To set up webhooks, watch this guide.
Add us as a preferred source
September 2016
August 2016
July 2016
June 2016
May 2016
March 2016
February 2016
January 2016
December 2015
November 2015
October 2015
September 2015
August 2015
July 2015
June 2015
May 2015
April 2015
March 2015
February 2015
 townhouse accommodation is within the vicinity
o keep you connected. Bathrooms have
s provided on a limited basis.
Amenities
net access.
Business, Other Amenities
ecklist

--------

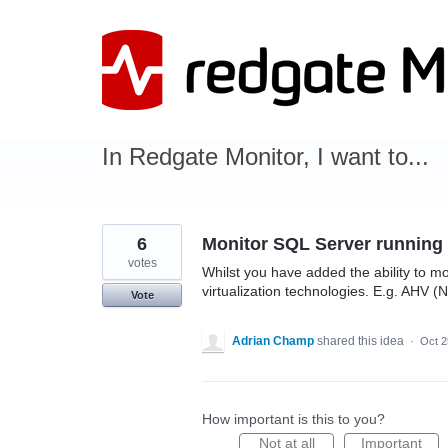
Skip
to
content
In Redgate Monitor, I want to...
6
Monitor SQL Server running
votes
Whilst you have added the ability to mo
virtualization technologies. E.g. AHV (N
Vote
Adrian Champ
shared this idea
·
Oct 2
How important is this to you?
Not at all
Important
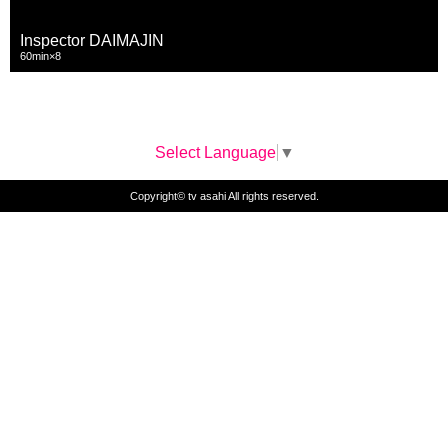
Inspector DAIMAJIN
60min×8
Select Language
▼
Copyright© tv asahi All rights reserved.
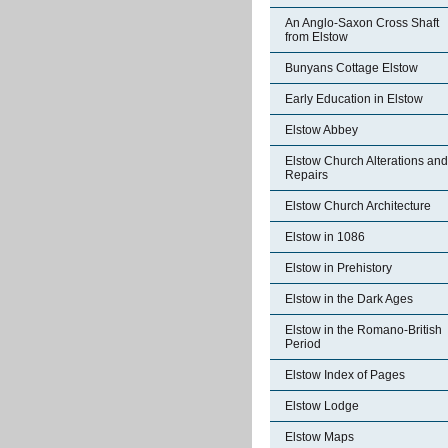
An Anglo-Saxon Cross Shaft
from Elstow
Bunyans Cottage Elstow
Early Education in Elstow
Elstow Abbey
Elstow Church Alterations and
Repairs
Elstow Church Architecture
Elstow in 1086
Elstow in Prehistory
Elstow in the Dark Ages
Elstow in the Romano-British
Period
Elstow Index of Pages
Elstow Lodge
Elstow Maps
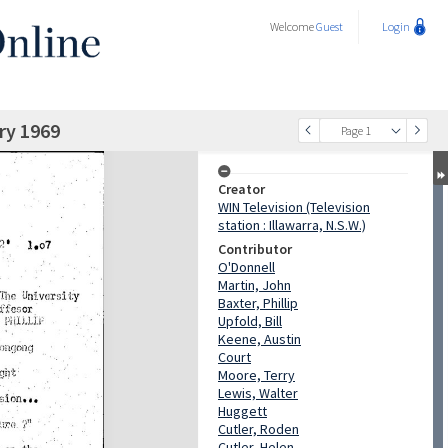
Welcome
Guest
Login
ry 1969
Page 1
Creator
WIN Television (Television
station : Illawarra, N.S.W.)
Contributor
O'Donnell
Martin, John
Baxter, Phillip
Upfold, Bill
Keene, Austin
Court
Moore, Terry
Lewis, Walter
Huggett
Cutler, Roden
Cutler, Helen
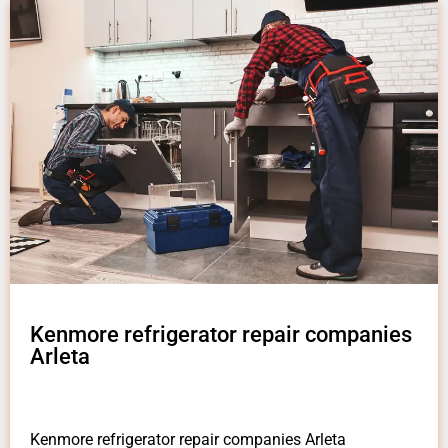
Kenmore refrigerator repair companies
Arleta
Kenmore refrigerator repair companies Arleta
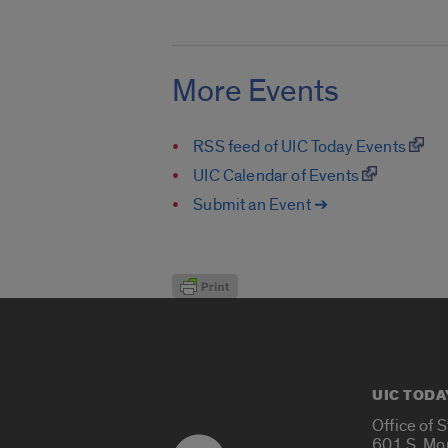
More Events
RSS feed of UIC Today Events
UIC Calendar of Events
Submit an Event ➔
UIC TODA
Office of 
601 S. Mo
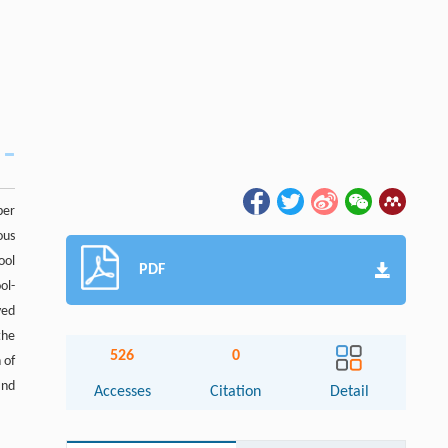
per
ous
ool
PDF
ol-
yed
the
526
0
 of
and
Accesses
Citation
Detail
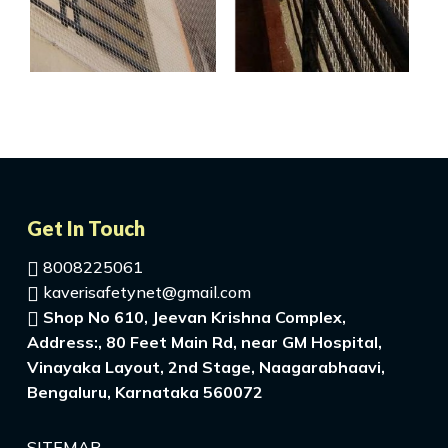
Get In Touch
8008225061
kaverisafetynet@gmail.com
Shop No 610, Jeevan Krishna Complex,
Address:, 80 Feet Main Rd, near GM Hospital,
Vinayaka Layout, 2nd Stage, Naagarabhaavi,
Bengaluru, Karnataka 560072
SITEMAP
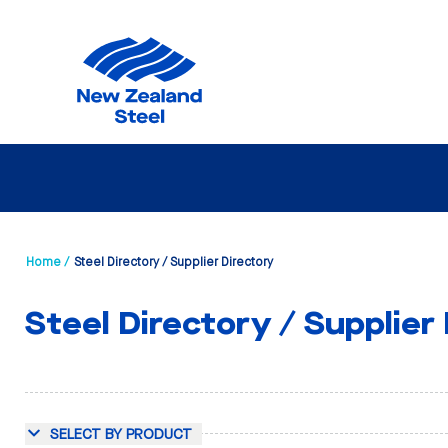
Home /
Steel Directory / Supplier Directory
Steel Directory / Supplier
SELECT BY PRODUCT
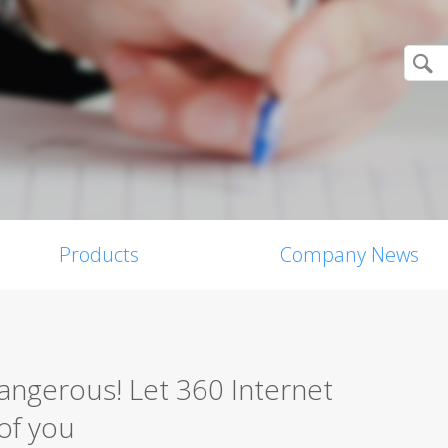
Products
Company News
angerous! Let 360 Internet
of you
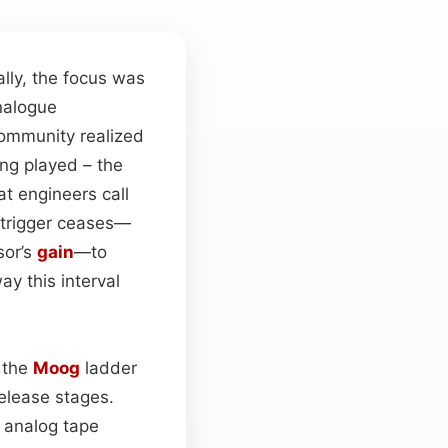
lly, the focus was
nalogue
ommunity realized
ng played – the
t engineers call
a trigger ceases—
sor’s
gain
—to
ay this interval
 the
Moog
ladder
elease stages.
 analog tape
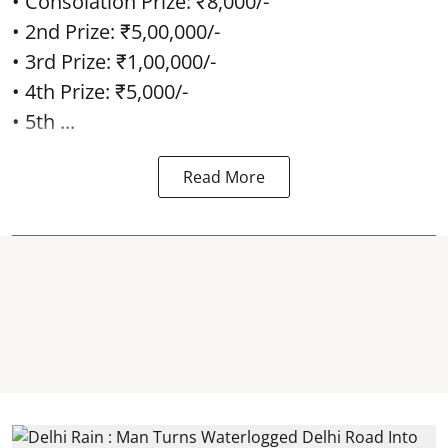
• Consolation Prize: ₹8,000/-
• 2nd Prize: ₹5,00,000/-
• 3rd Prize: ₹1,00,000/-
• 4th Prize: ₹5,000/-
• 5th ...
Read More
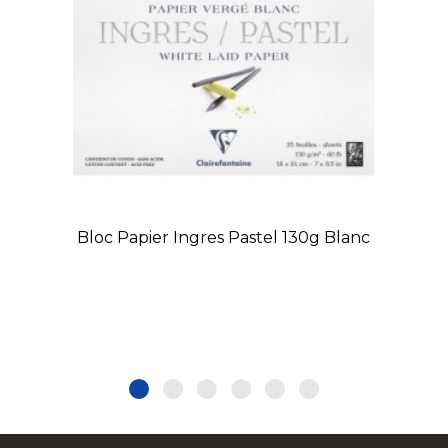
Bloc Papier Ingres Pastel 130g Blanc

--------

Collect the lines of the records that include the string "Arleta".

-- TASK RESULT --
Arleta
Kenmore refrigerator repair companies Arleta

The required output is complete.